The stuff with Jace and Valentine is probably the most interesting, or at least it had the most potential to be interesting. Jace’s desire to be a good person and his love for Valentine as his father conflict with one another in a way that could have been mined for content, but Clare mostly just uses it to cast suspicion on Jace that the reader never believes for a second. The stuff with Simon, again, also interesting, although I laughed out loud at the scene that pushed Simon to finally visit the vampires. They all visit the faerie underworld or whatever it’s called and because Clary tastes faerie food, the faerie queen won’t let her go until she’s been kissed with the kiss she truly desires. I will give you three guesses as to whose kiss that is, but you will get it in one. Simon witnesses this, er, display, freaks the fuck out, and then goes and gets himself turned into a vampire.

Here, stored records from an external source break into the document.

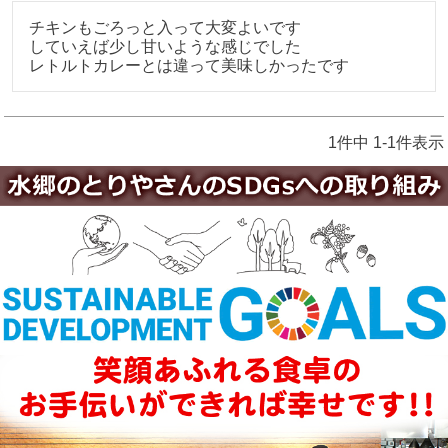
チキンもごろっと入って大変よいです

していえば少し甘いような感じでした

レトルトカレーとは違って美味しかったです
1
件中
1
-
1
件表示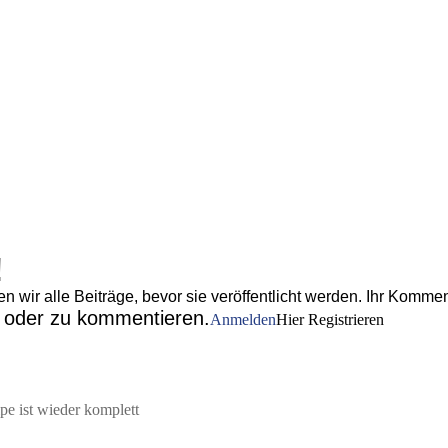
!
wir alle Beiträge, bevor sie veröffentlicht werden. Ihr Komment
n oder zu kommentieren.
Anmelden
Hier Registrieren
pe ist wieder komplett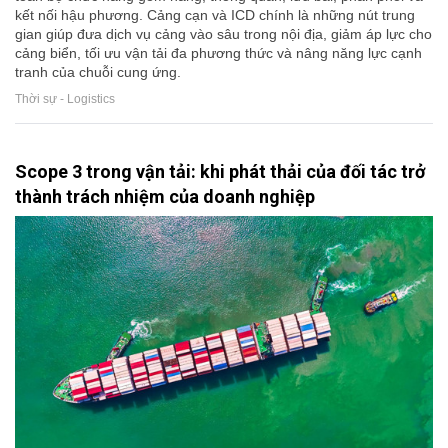
kết nối hậu phương. Cảng cạn và ICD chính là những nút trung
gian giúp đưa dịch vụ cảng vào sâu trong nội địa, giảm áp lực cho
cảng biển, tối ưu vận tải đa phương thức và nâng năng lực cạnh
tranh của chuỗi cung ứng.
Thời sự - Logistics
Scope 3 trong vận tải: khi phát thải của đối tác trở
thành trách nhiệm của doanh nghiệp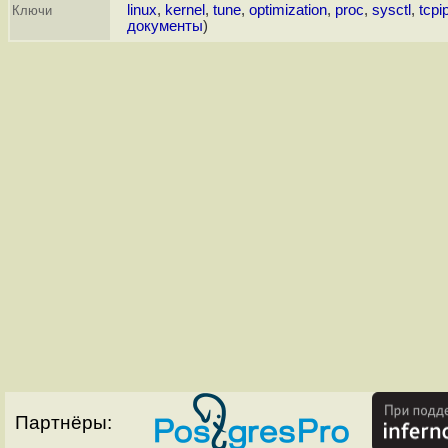
linux
,
kernel
,
tune
,
optimization
,
proc
,
sysctl
,
tcpi
Ключи
документы
)
Партнёры: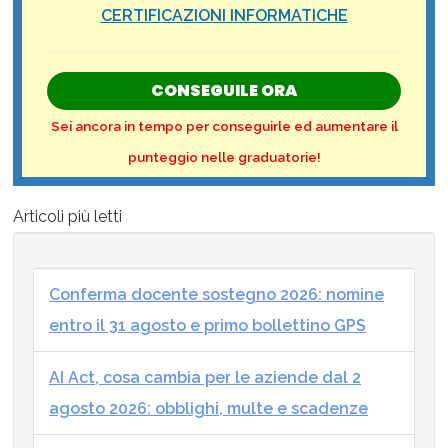
CERTIFICAZIONI INFORMATICHE
CONSEGUILE ORA
Sei ancora in tempo per conseguirle ed aumentare il
punteggio nelle graduatorie!
Articoli più letti
Conferma docente sostegno 2026: nomine
entro il 31 agosto e primo bollettino GPS
AI Act, cosa cambia per le aziende dal 2
agosto 2026: obblighi, multe e scadenze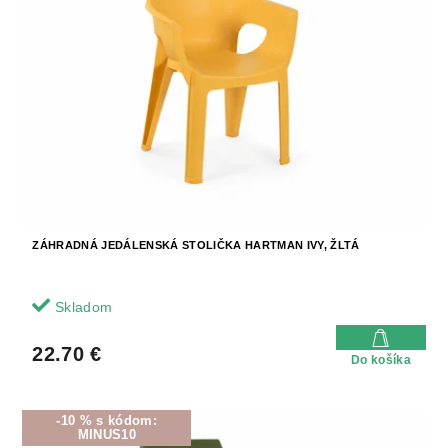
o
s
d
p
u
r
k
o
t
d
o
u
v
k
t
o
v
ZÁHRADNÁ JEDÁLENSKÁ STOLIČKA HARTMAN IVY, ŽLTÁ
Skladom
22.70 €
Do košíka
-10 % s kódom:
MINUS10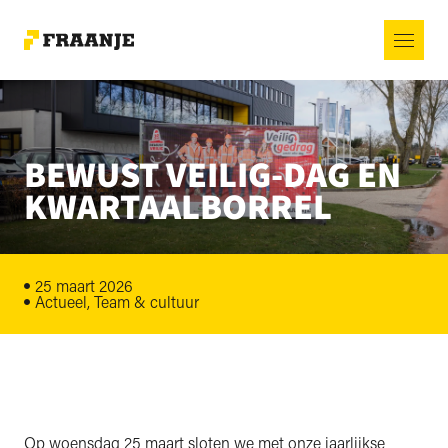
BEWUST VEILIG-DAG EN
KWARTAALBORREL
25 maart 2026
Actueel, Team & cultuur
Op woensdag 25 maart sloten we met onze jaarlijkse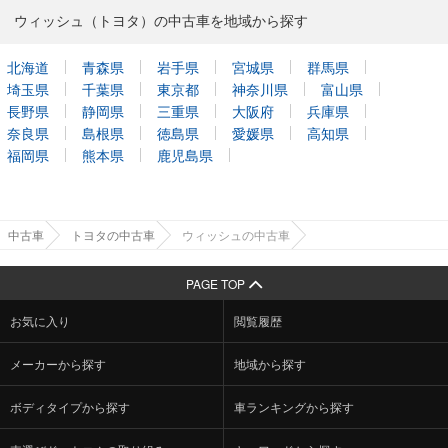
ウィッシュ（トヨタ）の中古車を地域から探す
北海道
青森県
岩手県
宮城県
群馬県
埼玉県
千葉県
東京都
神奈川県
富山県
長野県
静岡県
三重県
大阪府
兵庫県
奈良県
島根県
徳島県
愛媛県
高知県
福岡県
熊本県
鹿児島県
中古車
トヨタの中古車
ウィッシュの中古車
PAGE TOP
お気に入り
閲覧履歴
メーカーから探す
地域から探す
ボディタイプから探す
車ランキングから探す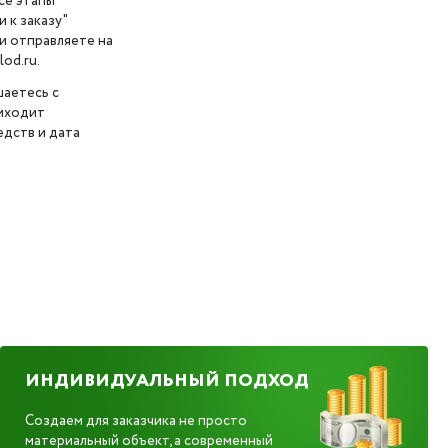
се этапы
 к заказу"
и отправляете на
od.ru.
шаетесь с
риходит
дств и дата
ИНДИВИДУАЛЬНЫЙ ПОДХОД
Создаем для заказчика не просто
материальный объект, а современный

Really, though, I don’t blame him. I might even sort of understand the impulse for Clare to milk the Jace/Clary tragedy for all its worth, as long as she didn’t cross the line between conflict and exploitation. All the pining doesn’t cross the line. It can easily be interpreted as both characters coming to terms with their awful circumstances. But that kissing scene? WAAAAAY crosses the line. She doesn’t just manufacture a moment for her to characters to kiss. That would be bad enough. And she doesn’t just have them kiss each other quickly and be done with it. She doesn’t even make it a lingering kiss filled with regret or whatever. No. What does she have Jace and Clary do? FULL ON FUCKING MAKE OUT PASSIONATELY IN FRONT OF EVERYBODY AND EVERYONE THEY KNOW. WHILE THINKING THEY ARE BROTHER AND SISTER.